Saturday, January 5, 2013

Residency Blues

Last month, JACS published results from a national web-based survey completed by general surgery residents.  The findings paint a bleak picture of overall morale:

Results

A total of 464 completed surveys were analyzed. Overall, 75% of residents expressed dissatisfaction with the new duty hour limitation. PGY II to V residents reported a higher level of dissatisfaction compared with PGY I residents (87% vs 54%, p < 0.01). Eighty-nine percent of PGY II to V residents responded that there has been a shift of responsibilities from the PGY I class to PGY II to V residents, with 73% reporting increased fatigue as a result. Seventy-five percent of PGY I and 94% of PGY II to V residents expressed concerns about the adverse impact of the restrictions on the education of PGY I residents (p < 0.01). Residents at all PGY training levels reported encountering problems due to inadequate sign-outs (PGY I, 59%; PGY II to V, 85%; p < 0.01). Sixty-two percent of PGY I residents and 54% of PGY II to V residents believed that the new 16-hour duty restriction contributes to inadequate sign-outs (p = NS). Most PGY II to V residents (86%) believe there is a decreased level of patient ownership due to the work hour restrictions.
(emphases added by me)
 
The first thing to point out is that surgical interns are not allowed to work more than 16 consecutive hours.  Because they might get sleepy.  And those bedhead hairdos on morning rounds were just too distracting for well coiffed Attendings.  Or something.

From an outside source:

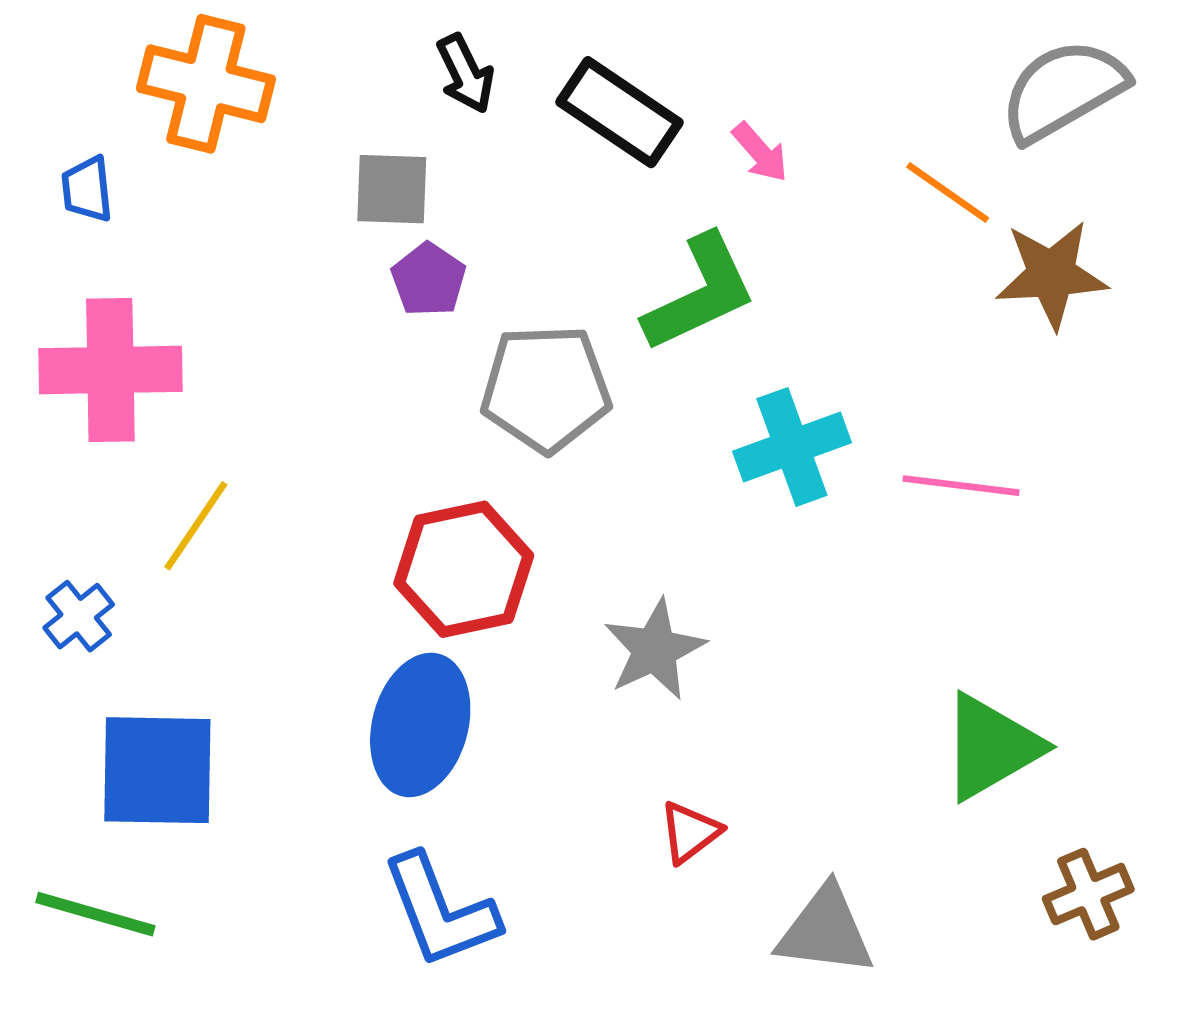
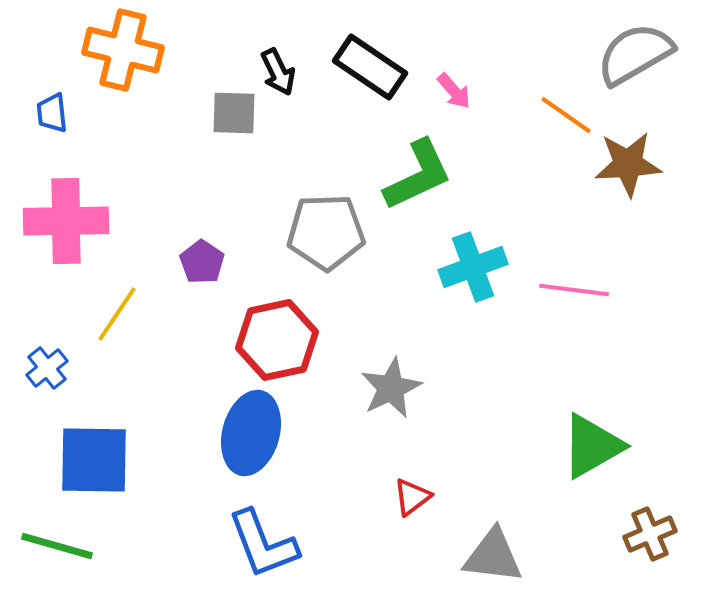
black arrow: (465, 74) -> (278, 72), moved
purple pentagon: (429, 280) -> (202, 262), moved

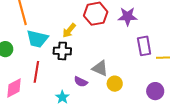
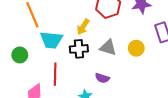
gray triangle: (100, 68) -> (108, 48), moved
yellow circle: (115, 84) -> (136, 48), moved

So we have unsurprising findings that residents being sent home from apprenticeship based on arbitrary time limits are concerned about both their own education (less time in hospital/OR equals decrease in comfort level with complex surgical issues) and patient safety (compromised patient-info sign outs).  That's fantastic.  I can't wait when I'm old and broken down  and these folks will be taking care of me at 3AM.     

3 comments:

Anonymous said...

Orthopedic PGY-1 here. I am glad that these things are being discussed in the literature and it is something that is discussed among residents more than people realize. While I know that I don't have a basis for comparison, and while it is pretty nice to be ''protected," I am becoming more apprehensive about what is going to happen to me next year as a PGY-2.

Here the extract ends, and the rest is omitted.